Re: [R] For loop on column names

2014-01-18 Thread Bert Gunter
I doubt it.

1. The OP failed to specify how "populatedness" is defined. Is it
NULL, NA, "", " ",...?

2. What is percent() ? Is this the OP's function or one from a package
or pseudocode or ... ?

3.  lapply(df,function)
is generally preferable in R to:
for(name in colnames(df)) function(df[ ,name])

The former packages everything neatly in a list, while with the latter
you are stuck mucking about with canonical naming schemes and/or
assignments that may clutter up your workspace. The plyR package may
also be helpful her, especially for a novice.

Given the OP's admitted ignorance to both programming and R, it seems
to me that the obvious advice is to stop knocking around in the dark
this way and spend time with some R tutorials. A good R book, perhaps
tuned to his/her discipline, would probably also be a worthwhile
purchase.

Cheers,

Bert Gunter
Genentech Nonclinical Biostatistics
(650) 467-7374

"Data is not information. Information is not knowledge.

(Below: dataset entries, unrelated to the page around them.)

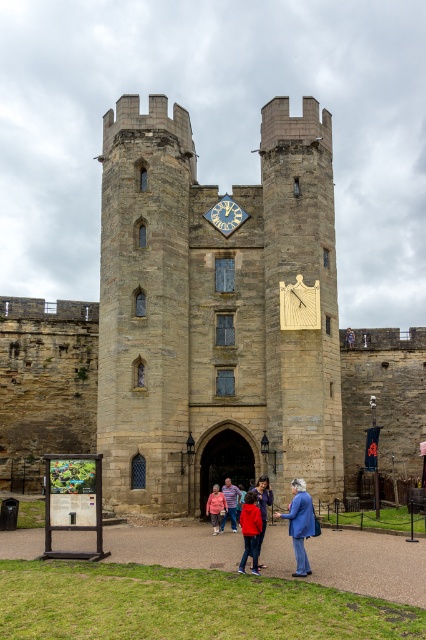 Question: Which point is closer to the camera taking this photo?

Choices:
 (A) (230, 472)
 (B) (218, 524)

Answer: (B)

Question: Among these objects, which one is farthest from the camera?

Choices:
 (A) blue fabric coat at lower center
 (B) matte red jacket at center
 (C) pink fabric jacket at center
 (D) red shirt at center

Answer: (C)

Question: Can you confirm if matte red jacket at center is positioned above pink fabric jacket at center?

Choices:
 (A) no
 (B) yes

Answer: (B)

Question: Observing the image, what is the correct spatial positioning of brown stone castle at center in reference to stone archway at center?

Choices:
 (A) right
 (B) left

Answer: (B)

Question: Which point appears farthest from the camera in this image?

Choices:
 (A) (109, 435)
 (B) (235, 502)
 (C) (207, 506)

Answer: (A)

Question: Is blue fabric coat at lower center positioned behind red fleece jacket at center?

Choices:
 (A) yes
 (B) no

Answer: (B) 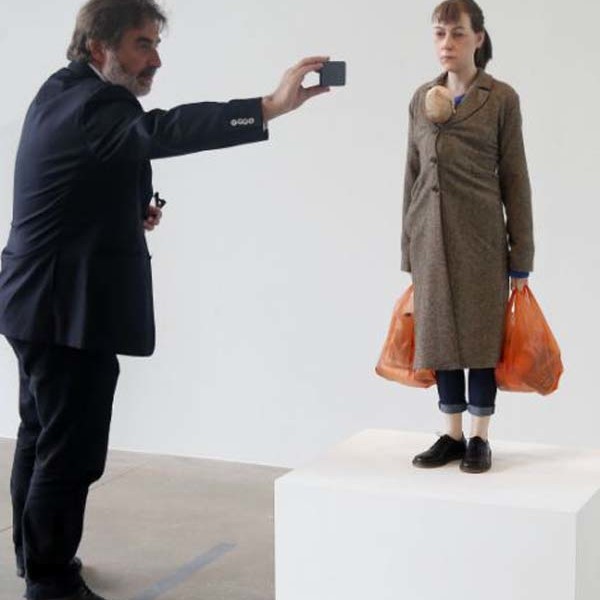 This screenshot has width=600, height=600. I want to click on wall, so click(331, 408). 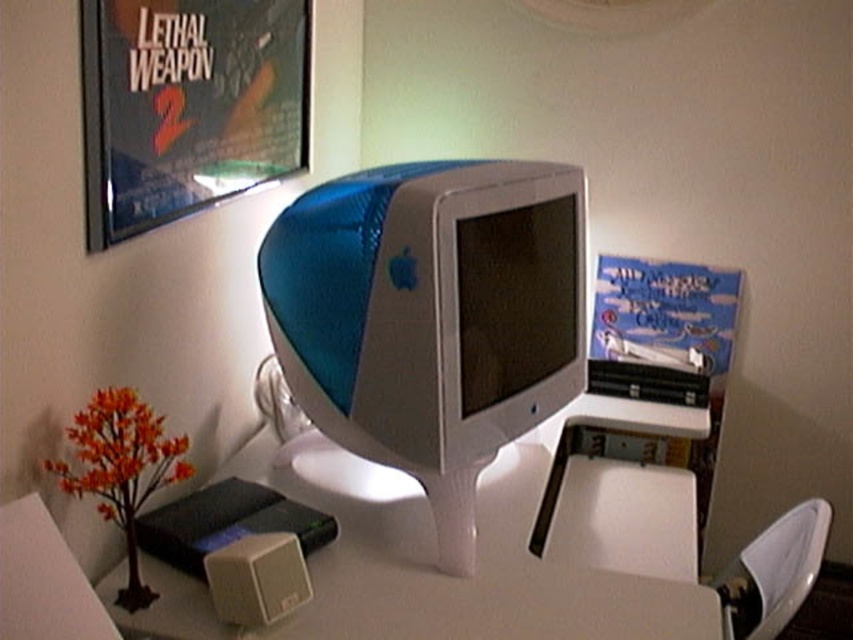 Can you confirm if blue plastic monitor at center is smaller than matte plastic poster at upper left?

No, blue plastic monitor at center is not smaller than matte plastic poster at upper left.

Does blue plastic monitor at center have a greater height compared to matte plastic poster at upper left?

Yes, blue plastic monitor at center is taller than matte plastic poster at upper left.

Who is more forward, (367, 346) or (302, 61)?

Point (367, 346) is in front.

At what (x,y) coordinates should I click in order to perform the action: click on blue plastic monitor at center. Please return your answer as a coordinate pair (x, y). The image size is (853, 640). Looking at the image, I should click on (431, 316).

Can you confirm if white glossy table at center is taller than matte plastic poster at upper left?

Incorrect, white glossy table at center's height is not larger of matte plastic poster at upper left's.

Who is taller, white glossy table at center or matte plastic poster at upper left?

Standing taller between the two is matte plastic poster at upper left.

Where is `white glossy table at center`? This screenshot has width=853, height=640. white glossy table at center is located at coordinates (477, 556).

Locate an element on the screen. The height and width of the screenshot is (640, 853). white glossy table at center is located at coordinates (477, 556).

Is point (370, 182) more distant than point (672, 532)?

No, (370, 182) is closer to viewer.

Is blue plastic monitor at center wider than white glossy table at center?

Incorrect, blue plastic monitor at center's width does not surpass white glossy table at center's.

The height and width of the screenshot is (640, 853). Describe the element at coordinates (431, 316) in the screenshot. I see `blue plastic monitor at center` at that location.

The image size is (853, 640). Identify the location of blue plastic monitor at center. (431, 316). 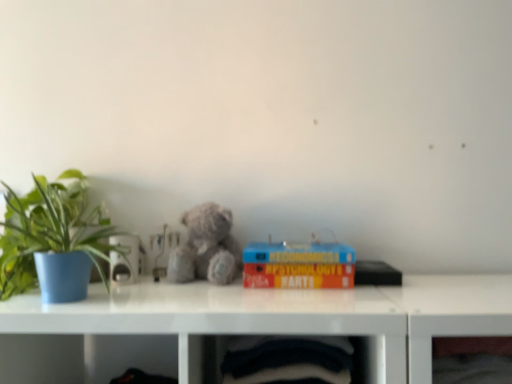 Locate an element on the screen. This screenshot has width=512, height=384. green matte plant at left is located at coordinates (53, 236).

What is the approximate width of green matte plant at left?

green matte plant at left is 32.13 centimeters wide.

I want to click on hardcover book at center, so click(298, 265).

This screenshot has height=384, width=512. What are the coordinates of `fuzzy gray teddy bear at center` in the screenshot? It's located at (206, 247).

At what (x,y) coordinates should I click in order to perform the action: click on transparent glass frame at lower right, which is the second shelf in left-to-right order. Please return your answer as a coordinate pair (x, y). This screenshot has height=384, width=512. Looking at the image, I should click on (444, 335).

Are transparent glass frame at lower right, which is the second shelf in left-to-right order, and velvet-like black fabric at lower center, which is the second shelf in right-to-left order, located far from each other?

transparent glass frame at lower right, which is the second shelf in left-to-right order, is near velvet-like black fabric at lower center, which is the second shelf in right-to-left order, not far away.

Locate an element on the screen. The height and width of the screenshot is (384, 512). shelf below the velvet-like black fabric at lower center, which is the second shelf in right-to-left order (from the image's perspective) is located at coordinates (444, 335).

What's the angular difference between transparent glass frame at lower right, which is the second shelf in left-to-right order, and velvet-like black fabric at lower center, which is the second shelf in right-to-left order,'s facing directions?

5.78e-05 degrees.

Looking at this image, considering the relative positions of transparent glass frame at lower right, the 1th shelf when ordered from right to left, and velvet-like black fabric at lower center, which is the second shelf in right-to-left order, in the image provided, is transparent glass frame at lower right, the 1th shelf when ordered from right to left, to the left of velvet-like black fabric at lower center, which is the second shelf in right-to-left order, from the viewer's perspective?

No, transparent glass frame at lower right, the 1th shelf when ordered from right to left, is not to the left of velvet-like black fabric at lower center, which is the second shelf in right-to-left order.

From the image's perspective, is green matte plant at left beneath transparent glass frame at lower right, which is the second shelf in left-to-right order?

No, from the image's perspective, green matte plant at left is not beneath transparent glass frame at lower right, which is the second shelf in left-to-right order.

You are a GUI agent. You are given a task and a screenshot of the screen. Output one action in this format:
    pyautogui.click(x=<x>, y=<y>)
    Task: Click on the 2nd shelf directly beneath the green matte plant at left (from a real-world perspective)
    
    Given the screenshot: What is the action you would take?
    pyautogui.click(x=444, y=335)

What's the angular difference between green matte plant at left and transparent glass frame at lower right, the 1th shelf when ordered from right to left,'s facing directions?

The angular difference between green matte plant at left and transparent glass frame at lower right, the 1th shelf when ordered from right to left, is 0.328 degrees.

Considering the relative sizes of green matte plant at left and transparent glass frame at lower right, the 1th shelf when ordered from right to left, in the image provided, is green matte plant at left smaller than transparent glass frame at lower right, the 1th shelf when ordered from right to left,?

No, green matte plant at left is not smaller than transparent glass frame at lower right, the 1th shelf when ordered from right to left.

And knowledge
is certainly not wisdom."
H. Gilbert Welch




On Sat, Jan 18, 2014 at 2:40 AM, Frede Aakmann Tøgersen
 wrote:
> Hi
>
> Try
>
> for (cname in colnames(mydf))
>  print((percent(length(is.null(mydf [, cname]) / lines))
>
> Br. Frede
>
>
>  Oprindelig meddelelse ----
> Fra: Jeff Johnson
> Dato:18/01/2014 02.10 (GMT+01:00)
> Til: R help
> Emne: [R] For loop on column names
>
> I'm trying to find a more efficient to calculate the percent a field is
> populated and repeat it for each field (column).
>
> First, I'm counting the number of lines:
> lines <- as.integer(countLines(extract) - 1)
> dput(lines)
> 10L
>
> extract <- 'C:/Users/jeffjohn/Desktop/batchextract_100k_sample.csv'
> mydf <- read.csv(file = extract, header = TRUE)
>
> Here's the list of columns in my file:
>> dput(colnames(mydf))
> c("PERSONPROFILE_POS", "PARTY_ID", "PERSON_FIRST_NAME", "PERSON_LAST_NAME",
> "PERSON_MIDDLE_NAME", "PARTY_NUMBER", "ACCOUNT_NUMBER", "ABILITEC_LINK",
> "ADDRESS1", "ADDRESS2", "ADDRESS3", "ADDRESS4", "CITY", "COUNTY",
> "STATE", "PROVINCE", "POSTAL_CODE", "COUNTRY", "PRIMARY_PER_TYPE",
> "SELLTOADDR_LOS", "LOCATION_ID", "SELLTOADDR_SOS", "PARTY_SITE_ID",
> "PRIMARYPHONE_CPOS", "CONTACT_POINT_ID_PCP", "CONTACT_POINT_PURPOSE_PCP",
> "PHONE_LINE_TYPE", "PRIMARY_FLAG_PCP", "PHONE_COUNTRY_CODE",
> "PHONE_AREA_CODE", "PHONE_NUMBER", "EMAIL_CPOS", "CONTACT_POINT_ID_ECP",
> "CONTACT_POINT_PURPOSE_ECP", "PRIMARY_FLAG_ECP", "EMAIL_ADDRESS",
> "BB_PARTY_ID")
>
> I want to count the percentage populated for each field. Rather than do:
> percent(length(is.null(mydf$PERSONPROFILE_POS)) / lines)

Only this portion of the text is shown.